First, we applied the trained model to 504 test images. For each image, we recorded the classification and the measured uncertainty. The results for Entropy H are presented in Fig. 3A. On average, the highest uncertainty values were reported for images from the Stroma and Complex classes. The biggest variance in uncertainty was measured for the Debris class. These three classes were also misclassified as each other, which indicates that they are similar in appearance and the model has a hard time differentiating them. This is in agreement with the precision-recall curves in Fig. 2D and with the analysis described below in Understanding uncertainty. In addition, it can be observed that misclassification occurred almost exclusively when the uncertainty was high. Thus, a high uncertainty is indeed a good indicator that the prediction may be faulty. The results for BALD are shown in Fig. 3B. On average, the most uncertain classes according to that measure are Stroma and Complex, in agreement with Entropy H. Interestingly, BALD measured much less variance in the Debris class, which makes Lympho the most variable class in this case. Moreover, the Empty class is relatively more certain according to BALD than in the Entropy H experiment. These differences may be a result of epistemic and aleatoric uncertainties present in the data, which are measured differently by BALD and Entropy H (see Active learning). Nevertheless, the BALD measure still captures the fact that misclassifications take place mainly for highly uncertain predictions.

#### Active learning

Active learning is a set of methods that try to minimise the amount of labelled data needed to fully train a classifier. They start from a small dataset and, as the training goes on, add new training samples according to some kind of acquisition function. We tested the effectiveness of using uncertainty measures as this function, effectively choosing most uncertain images as the ones the model should learn first. The idea here is that if the model learns first what it has the most trouble with, then it should achieve high accuracy at an earlier stage in the active learning process.

Here, we designed an active learning process with either the Entropy H or BALD measures acting as acquisition functions (see Active learning). We evaluated its efficiency on the Kather et al.29 dataset by analysing the resulting model accuracy as a function of the number of training samples (Fig. 3C). The Random acquisition function serves as a baseline. In initial active learning iterations the Entropy H measure performs very similarly to random selection, but from step 7 (which contained 1440 images) Entropy H achieves consistently higher accuracy (with on average 2% improvement in classification accuracy) until the very end of the process. The accuracy of the model trained on samples selected using the BALD measure is worse than the random one from the start of active learning until step 12. From step 13 (which contained 2400 images) it gets slightly better, but never eclipses the accuracy received using the Entropy H measure. This proves that the Entropy H uncertainty measure can be successfully used as an acquisition function in active learning scenarios utilising our ARA-CNN model. It can speed up the learning process by roughly 45%. The model reaches the classification accuracy equivalent to the full dataset already at step 15, in which the training set contained 2720 images. Thus, the fraction of images required for obtaining the full accuracy is only 2720 out of 5000 (54.4%), and the fraction of steps required is only 15 out of 27 (55.56%), both amounting to around 45% reduction. It means that this subset of images, chosen based on the Entropy H uncertainty measure, is large enough to accurately train the model.
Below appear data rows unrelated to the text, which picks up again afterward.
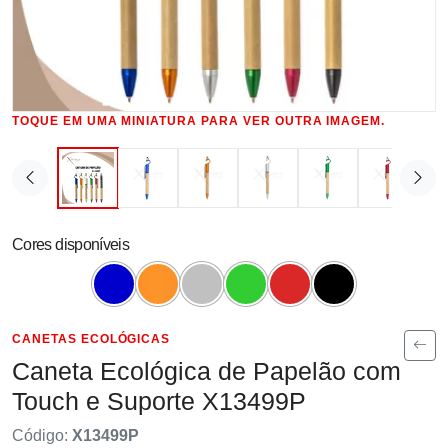
TOQUE EM UMA MINIATURA PARA VER OUTRA IMAGEM.
Cores disponíveis
CANETAS ECOLÓGICAS
Caneta Ecológica de Papelão com
Touch e Suporte X13499P
Código:
X13499P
#### Identification of mislabelled images

We propose that images that are misclassified by ARA-CNN with high certainty (i.e., low H) are good candidates for identifying mislabelled training samples (see Identification of mislabelled training samples). To demonstrate the performance of our identification approach, we artificially introduced increasing percentage of mislabelled images into the training set and measured sensitivity and specificity, while recording the overall model performance.

To this end, we randomly divided the dataset into a training set and a test set, with the the same proportions as during the model training (see Model training). Next, we took the training set, randomly sampled a given percentage pm of images and changed their assigned class at random. Finally, we trained the model on a training dataset with these mislabelled images reintroduced. We defined the set of positives P as candidate mislabelled images identified by our approach. The set of true positives TP is defined as all of the artificially mislabelled images. Sensitivity was evaluated as $$|TP|/|P|$$ and specificity as $$|TN|/|N|$$, with TN and N being the complement sets for TP and P, respectively.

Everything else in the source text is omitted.